We aim to design an E. coli-based detection system that can be used for the diagnosis of trypanosomiasis using patient serum polyclonal antibodies.
We will create Antigen-43 and Ice Nucleation Protein constructs, to be expressed on surface of E. coli, that carry an additional sequence of amino acids referred to as a ‘mimotope’. A mimotope (mimic epitope), functions as a target for disease-specific antibodies in the blood, which may be present due to an active immune response to a pathogen. A green fluorescence response indicates a positive disease diagnosis.

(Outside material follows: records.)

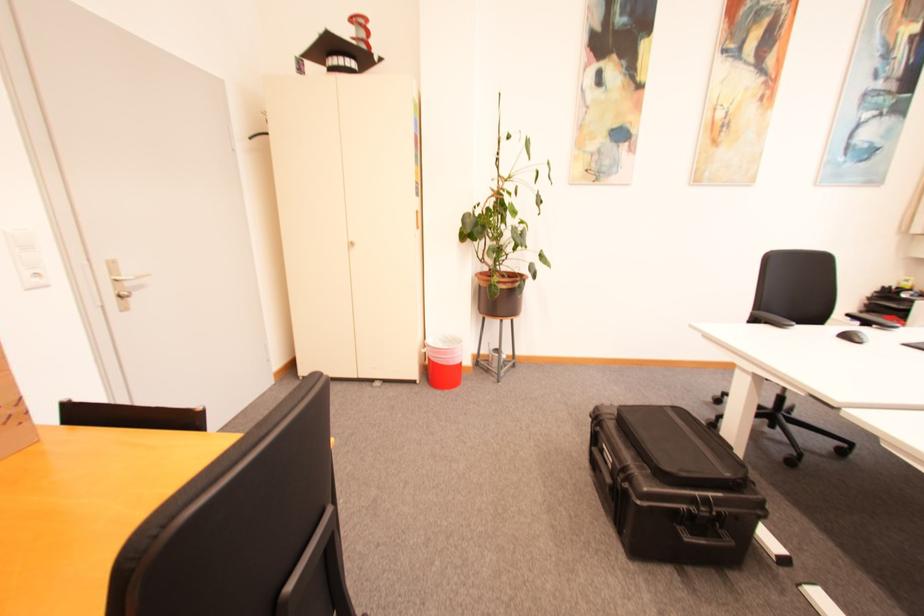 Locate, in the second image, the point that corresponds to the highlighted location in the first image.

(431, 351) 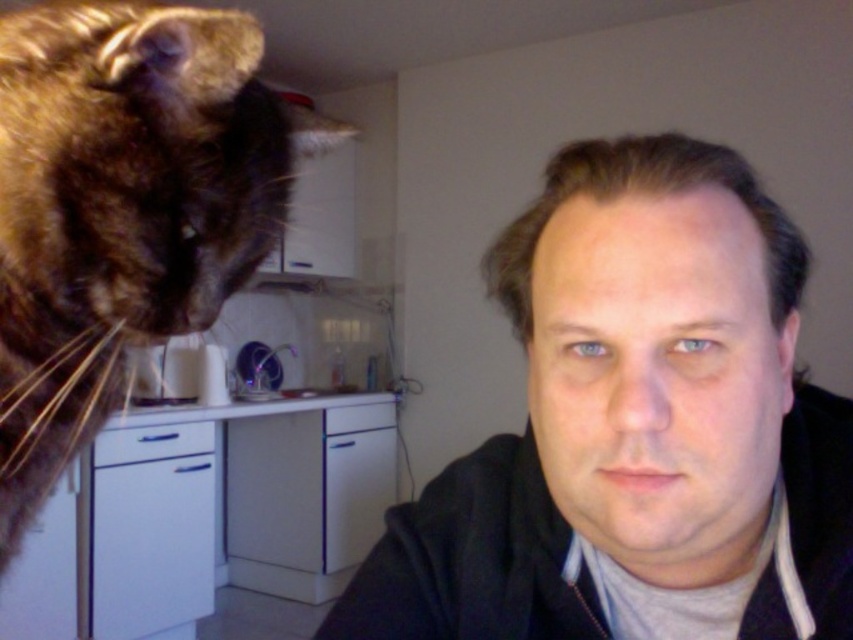 Question: Which point appears closest to the camera in this image?

Choices:
 (A) (354, 630)
 (B) (241, 90)

Answer: (A)

Question: Is matte black jacket at center thinner than brown fur cat at upper left?

Choices:
 (A) no
 (B) yes

Answer: (B)

Question: Does matte black jacket at center have a larger size compared to brown fur cat at upper left?

Choices:
 (A) yes
 (B) no

Answer: (B)

Question: Among these objects, which one is nearest to the camera?

Choices:
 (A) brown fur cat at upper left
 (B) matte black jacket at center

Answer: (B)

Question: Is matte black jacket at center further to the viewer compared to brown fur cat at upper left?

Choices:
 (A) yes
 (B) no

Answer: (B) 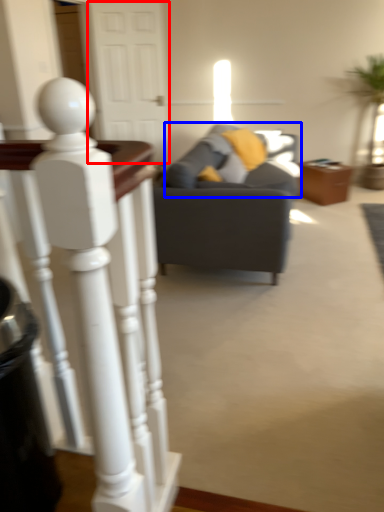 Question: Among these objects, which one is farthest to the camera, glass door (highlighted by a red box) or swivel chair (highlighted by a blue box)?

Choices:
 (A) glass door
 (B) swivel chair

Answer: (A) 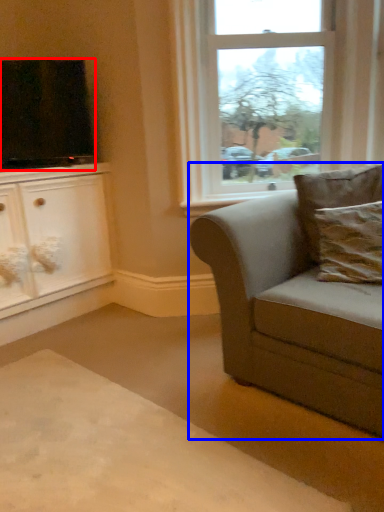 Question: Among these objects, which one is nearest to the camera, television (highlighted by a red box) or studio couch (highlighted by a blue box)?

Choices:
 (A) television
 (B) studio couch

Answer: (B) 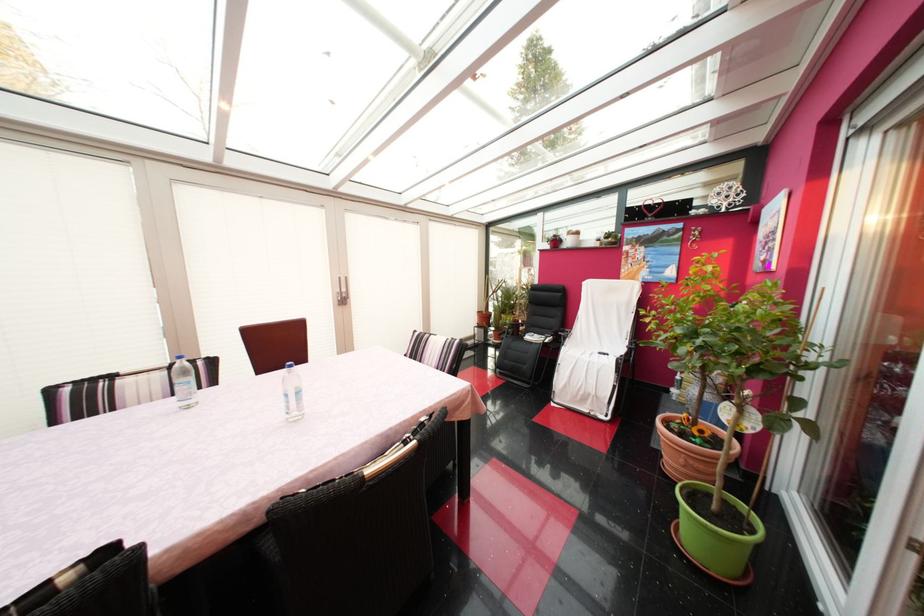 Where is `metal door handle`? metal door handle is located at coordinates (343, 291). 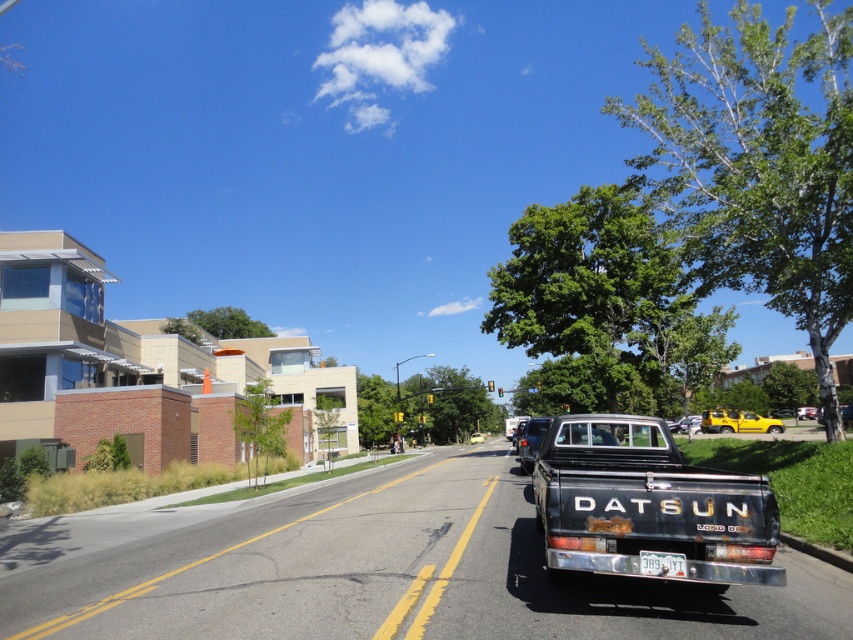 Question: Which point is closer to the camera?

Choices:
 (A) white plastic license plate at center
 (B) yellow matte pickup truck at center
 (C) metallic silver car at center
 (D) matte black truck at center

Answer: (A)

Question: Is metallic silver car at center positioned at the back of white plastic license plate at center?

Choices:
 (A) no
 (B) yes

Answer: (B)

Question: Does rusty black truck at center appear over metallic silver car at center?

Choices:
 (A) no
 (B) yes

Answer: (B)

Question: Can you confirm if metallic silver car at center is wider than metallic silver truck at center?

Choices:
 (A) yes
 (B) no

Answer: (A)

Question: Which object is closer to the camera taking this photo?

Choices:
 (A) rusty black truck at center
 (B) metallic silver car at center
 (C) yellow matte pickup truck at center

Answer: (A)

Question: Considering the real-world distances, which object is farthest from the metallic silver truck at center?

Choices:
 (A) yellow matte pickup truck at center
 (B) metallic silver car at center
 (C) white plastic license plate at center

Answer: (C) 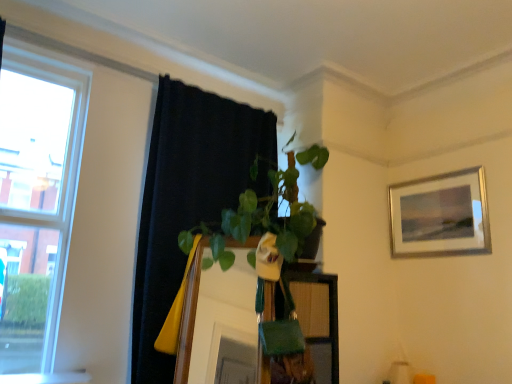 Where is `silver metallic picture frame at upper right`? This screenshot has height=384, width=512. silver metallic picture frame at upper right is located at coordinates (440, 215).

You are a GUI agent. You are given a task and a screenshot of the screen. Output one action in this format:
    pyautogui.click(x=<x>, y=<y>)
    Task: Click on the black fabric curtain at upper left
    This screenshot has width=512, height=384.
    Given the screenshot: What is the action you would take?
    pyautogui.click(x=188, y=198)

In the image, is clear glass window at left positioned in front of or behind wooden mirror at center?

In the image, clear glass window at left appears in front of wooden mirror at center.

Can you confirm if clear glass window at left is taller than wooden mirror at center?

Yes, clear glass window at left is taller than wooden mirror at center.

From the image's perspective, is clear glass window at left beneath wooden mirror at center?

No.

From a real-world perspective, which object rests below the other?

white glossy window sill at lower left, from a real-world perspective.

Considering the sizes of silver metallic picture frame at upper right and white glossy window sill at lower left in the image, is silver metallic picture frame at upper right taller or shorter than white glossy window sill at lower left?

silver metallic picture frame at upper right is taller than white glossy window sill at lower left.

Which is closer, (431, 216) or (61, 375)?

The point (61, 375) is in front.

Can you confirm if white glossy window sill at lower left is wider than silver metallic picture frame at upper right?

Yes, white glossy window sill at lower left is wider than silver metallic picture frame at upper right.

Considering the relative sizes of white glossy window sill at lower left and silver metallic picture frame at upper right in the image provided, is white glossy window sill at lower left shorter than silver metallic picture frame at upper right?

Indeed, white glossy window sill at lower left has a lesser height compared to silver metallic picture frame at upper right.

From a real-world perspective, is white glossy window sill at lower left physically located above or below silver metallic picture frame at upper right?

Clearly, from a real-world perspective, white glossy window sill at lower left is below silver metallic picture frame at upper right.

Can you confirm if white glossy window sill at lower left is bigger than silver metallic picture frame at upper right?

No, white glossy window sill at lower left is not bigger than silver metallic picture frame at upper right.

Would you say silver metallic picture frame at upper right contains clear glass window at left?

No, clear glass window at left is not inside silver metallic picture frame at upper right.

Is silver metallic picture frame at upper right facing towards clear glass window at left?

Yes, silver metallic picture frame at upper right is turned towards clear glass window at left.

From the image's perspective, is silver metallic picture frame at upper right on clear glass window at left?

Actually, silver metallic picture frame at upper right appears below clear glass window at left in the image.

From a real-world perspective, is silver metallic picture frame at upper right physically located above or below clear glass window at left?

In terms of real-world spatial position, silver metallic picture frame at upper right is above clear glass window at left.

Considering the sizes of wooden mirror at center and white glossy window sill at lower left in the image, is wooden mirror at center bigger or smaller than white glossy window sill at lower left?

In the image, wooden mirror at center appears to be larger than white glossy window sill at lower left.

Which object is wider, wooden mirror at center or white glossy window sill at lower left?

wooden mirror at center is wider.

Is wooden mirror at center to the left of white glossy window sill at lower left from the viewer's perspective?

Incorrect, wooden mirror at center is not on the left side of white glossy window sill at lower left.

Looking at this image, is wooden mirror at center at the left side of silver metallic picture frame at upper right?

Correct, you'll find wooden mirror at center to the left of silver metallic picture frame at upper right.

Between wooden mirror at center and silver metallic picture frame at upper right, which one has smaller width?

silver metallic picture frame at upper right is thinner.

From the picture: Is wooden mirror at center closer to camera compared to silver metallic picture frame at upper right?

Yes, wooden mirror at center is closer to the viewer.

Does point (60, 372) lie behind point (151, 266)?

No, (60, 372) is closer to viewer.

From a real-world perspective, is white glossy window sill at lower left over black fabric curtain at upper left?

No, from a real-world perspective, white glossy window sill at lower left is not on top of black fabric curtain at upper left.

Which of these two, white glossy window sill at lower left or black fabric curtain at upper left, is wider?

black fabric curtain at upper left.

Locate an element on the screen. The image size is (512, 384). window sill below the black fabric curtain at upper left (from the image's perspective) is located at coordinates (47, 378).

Identify the location of mirror lying on the right of clear glass window at left. The height and width of the screenshot is (384, 512). (214, 309).

Find the location of a particular element. picture frame located above the white glossy window sill at lower left (from the image's perspective) is located at coordinates [x=440, y=215].

Based on their spatial positions, is clear glass window at left or white glossy window sill at lower left closer to black fabric curtain at upper left?

Among the two, clear glass window at left is located nearer to black fabric curtain at upper left.

When comparing their distances from black fabric curtain at upper left, does clear glass window at left or wooden mirror at center seem closer?

wooden mirror at center is closer to black fabric curtain at upper left.

Based on their spatial positions, is wooden mirror at center or black fabric curtain at upper left closer to silver metallic picture frame at upper right?

The object closer to silver metallic picture frame at upper right is wooden mirror at center.

Looking at the image, which one is located further to wooden mirror at center, black fabric curtain at upper left or silver metallic picture frame at upper right?

Among the two, silver metallic picture frame at upper right is located further to wooden mirror at center.

When comparing their distances from white glossy window sill at lower left, does wooden mirror at center or clear glass window at left seem further?

The object further to white glossy window sill at lower left is wooden mirror at center.

From the image, which object appears to be nearer to wooden mirror at center, white glossy window sill at lower left or clear glass window at left?

Based on the image, white glossy window sill at lower left appears to be nearer to wooden mirror at center.

When comparing their distances from white glossy window sill at lower left, does silver metallic picture frame at upper right or black fabric curtain at upper left seem closer?

black fabric curtain at upper left is positioned closer to the anchor white glossy window sill at lower left.

From the picture: Looking at the image, which one is located further to white glossy window sill at lower left, wooden mirror at center or black fabric curtain at upper left?

Among the two, black fabric curtain at upper left is located further to white glossy window sill at lower left.

Find the location of a particular element. curtain between white glossy window sill at lower left and wooden mirror at center from left to right is located at coordinates (188, 198).

This screenshot has height=384, width=512. I want to click on curtain between clear glass window at left and wooden mirror at center from left to right, so click(188, 198).

Locate an element on the screen. The width and height of the screenshot is (512, 384). mirror between clear glass window at left and silver metallic picture frame at upper right in the horizontal direction is located at coordinates (214, 309).

Identify the location of curtain between clear glass window at left and silver metallic picture frame at upper right. (188, 198).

Antigen-43 (Ag43) and Ice Nucleation Protein (INP), are autotransporter proteins that exist endogenously on the surface of E. coli; they can transport large peptides for cell-surface display. We have concentrated on creating ‘BioBrick’ versions of these for submission to the iGEM 2014 repository.
The Ag43 has had its PstI restriction sites removed to make it BioBrick compatible, the two Beta-hairpins removed to prevent cellular auto-aggregation. A BglII/HindIII restriction site has been added for easy future insertions of desired sequences. We have also introduced a FLAG-tag to create a demonstrable ‘proof of concept’ for antibody aggregation-based detection. We intend to also create a His-tag version.We began with an INP-YFP (Yellow Fluorescent Protein) BioBrick created by a previous team. To this we added a BglII/HindIII restriction site. We also introduced a FLAG-tag and His-tag to this site in 2 separate versions.